In contrast, when I took organic chem, another note-heavy class, the department the entire class notes available (for a nominal purchase to cover the copying) so that students could more easily follow the lecture and annotate their notes while listening to the prof.
Indeed, PowerPoint is a tool, and one of the keys to effective transmission of information is using the right tool for the job. I agree that chalkboard/whiteboard is the way to go for heavy-duty mathematics, and PowerPoint is better for stuff that's more image heavy (data graphs, diagrammed chemical formulas, etc.) In between are the many lectures that can be equally well delivered in either medium, as well as a few cases where it is desirable to use both.
There is one key difference with PowerPoint: Unlike chalkboard space and viewgraphs, PowerPoint slides are an unlimited resource. You don't have to plan in advance how you are going to use the available real estate. (Though many of my professors solved this problem in chalk lectures by erasing material from the beginning of the lecture to reuse the space later in the lecture--one more incentive to show up for class on time.) The result is that it's easier to cram more material than can be readily comprehended into a PowerPoint presentation than into a comparable chalk talk.
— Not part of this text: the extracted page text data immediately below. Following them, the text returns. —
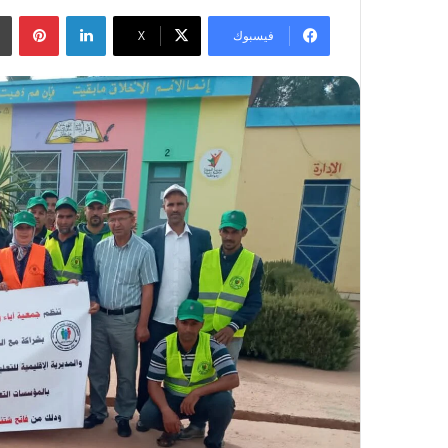
لينكدإن
بينتيريست
فيسبوك
‫X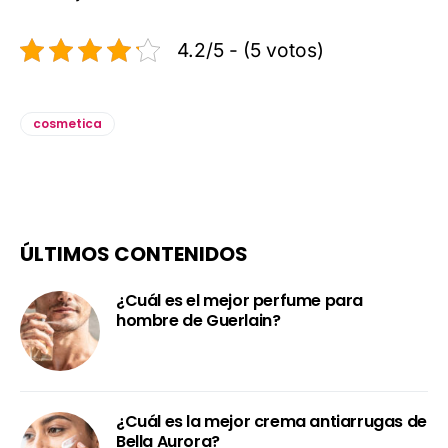
4.2/5 - (5 votos)
cosmetica
ÚLTIMOS CONTENIDOS
¿Cuál es el mejor perfume para
hombre de Guerlain?
¿Cuál es la mejor crema antiarrugas de
Bella Aurora?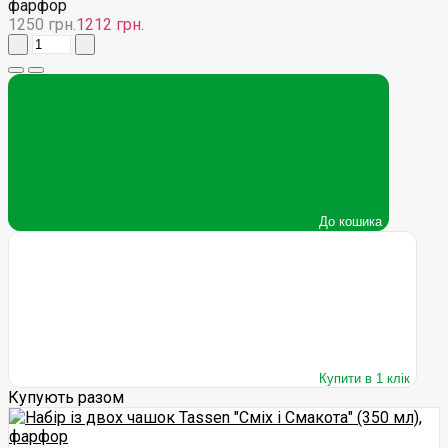
1250 грн.
1212 грн.
До кошика
Купити в 1 клік
Купують разом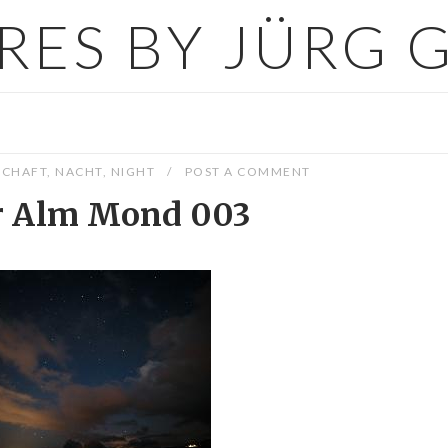
URES BY JÜRG 
SCHAFT
,
NACHT
,
NIGHT
POST A COMMENT
r Alm Mond 003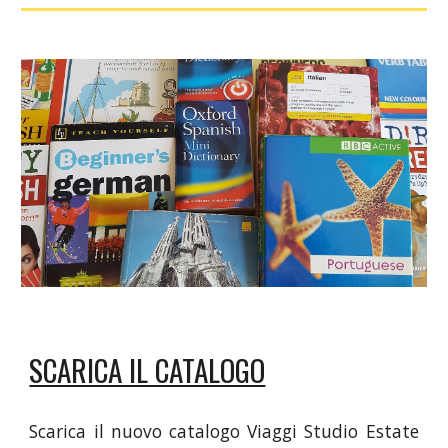
SCARICA IL CATALOGO
Scarica il nuovo catalogo Viaggi Studio Estate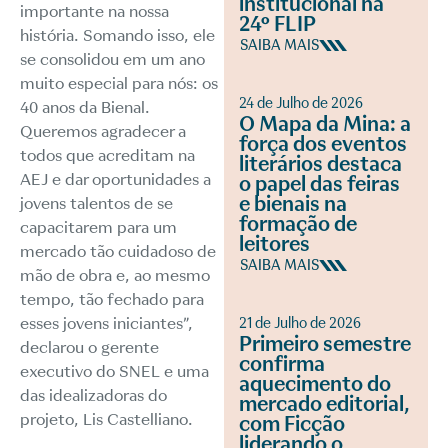
institucional na
importante na nossa
24º FLIP
história. Somando isso, ele
SAIBA MAIS
se consolidou em um ano
muito especial para nós: os
24 de Julho de 2026
40 anos da Bienal.
O Mapa da Mina: a
Queremos agradecer a
força dos eventos
todos que acreditam na
literários destaca
AEJ e dar oportunidades a
o papel das feiras
e bienais na
jovens talentos de se
formação de
capacitarem para um
leitores
mercado tão cuidadoso de
SAIBA MAIS
mão de obra e, ao mesmo
tempo, tão fechado para
esses jovens iniciantes”,
21 de Julho de 2026
Primeiro semestre
declarou o gerente
confirma
executivo do SNEL e uma
aquecimento do
das idealizadoras do
mercado editorial,
projeto, Lis Castelliano.
com Ficção
liderando o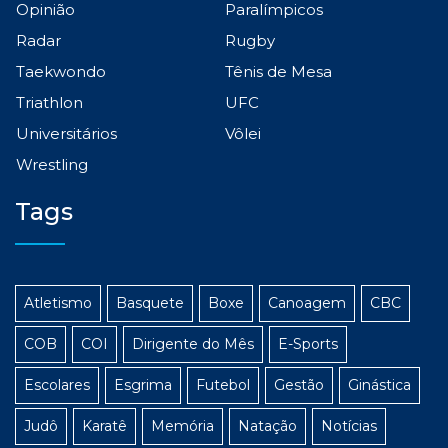
Opinião
Paralímpicos
Radar
Rugby
Taekwondo
Tênis de Mesa
Triathlon
UFC
Universitários
Vôlei
Wrestling
Tags
Atletismo
Basquete
Boxe
Canoagem
CBC
COB
COI
Dirigente do Mês
E-Sports
Escolares
Esgrima
Futebol
Gestão
Ginástica
Judô
Karatê
Memória
Natação
Notícias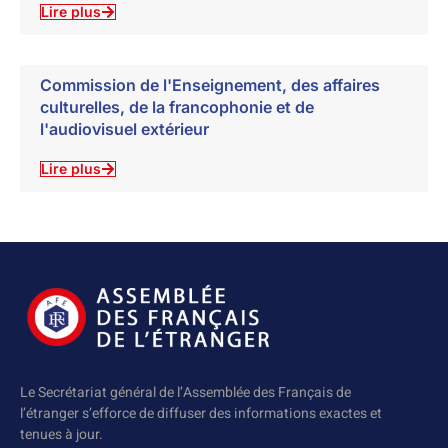
Lire plus
Commission de l'Enseignement, des affaires
culturelles, de la francophonie et de
l'audiovisuel extérieur
Lire plus
Le Secrétariat général de l’Assemblée des Français de
l’étranger s’efforce de diffuser des informations exactes et
tenues à jour.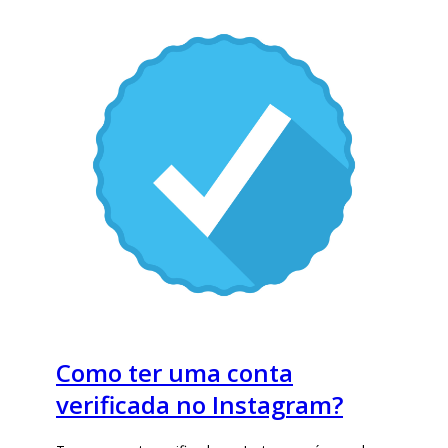
Como ter uma conta
verificada no Instagram?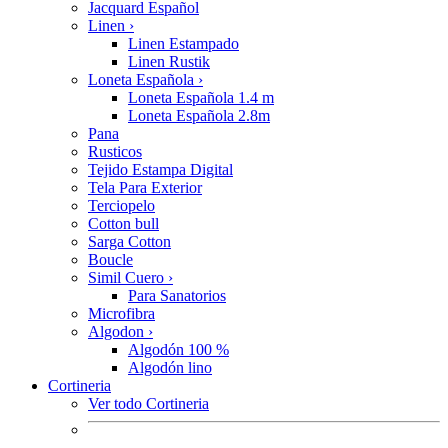
Jacquard Español
Linen
›
Linen Estampado
Linen Rustik
Loneta Española
›
Loneta Española 1.4 m
Loneta Española 2.8m
Pana
Rusticos
Tejido Estampa Digital
Tela Para Exterior
Terciopelo
Cotton bull
Sarga Cotton
Boucle
Simil Cuero
›
Para Sanatorios
Microfibra
Algodon
›
Algodón 100 %
Algodón lino
Cortineria
Ver todo Cortineria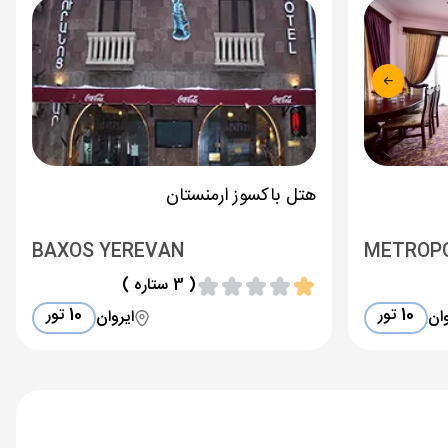
هتل باکسوز ارمنستان
BAXOS YEREVAN
METROP
( 3 ستاره )
10 تور
10 تور
وان
ایروان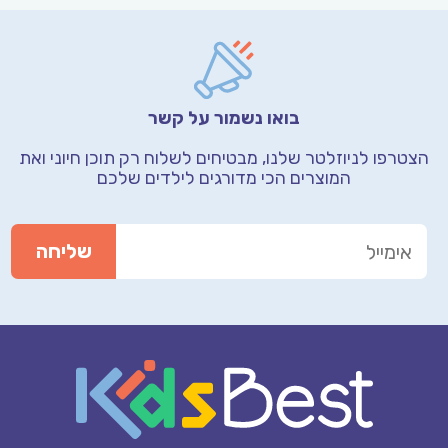
בואו נשמור על קשר
הצטרפו לניוזלטר שלנו, מבטיחים לשלוח רק תוכן חיוני
ואת
המוצרים הכי מדורגים לילדים שלכם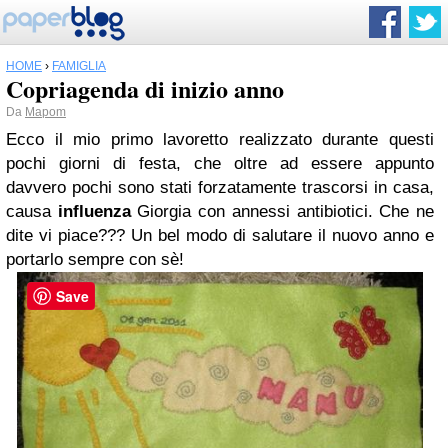
HOME
›
FAMIGLIA
Copriagenda di inizio anno
Da
Mapom
Ecco il mio primo lavoretto realizzato durante questi
pochi giorni di festa, che oltre ad essere appunto
davvero pochi sono stati forzatamente trascorsi in casa,
causa
influenza
Giorgia con annessi antibiotici. Che ne
dite vi piace??? Un bel modo di salutare il nuovo anno e
portarlo sempre con sè!
Save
As you correctly note, this isn't the only way for a presentation to go wrong, but it is one of the leading causes of bad presentations.
I use Beamer. Say what you will about Power Point, the MS product is really terrible when it comes to reproducing mathematical formulas. Sure you can just cut & paste. But with Beamer, you don't have to do even that.
I can't stand slide. It takes me 3-4 times longer to prepare them than to just give the lecture on the blackboard. In addition, if you make a set of slides, you're going to make those the set of notes as well, which is really an inferior method.
I prefer to use blackboards/whiteboards, and transparencies to give lectures. Afterwards, I can type up a proper set of note, which will then be ready for next year. A good set of notes over many years could probably also form the foundation of a book or chapter of some kind, but a set of slides will only form the foundation of those 6 to a page, bite-size bullet point printouts.
Did I mention it takes me hours to make slides?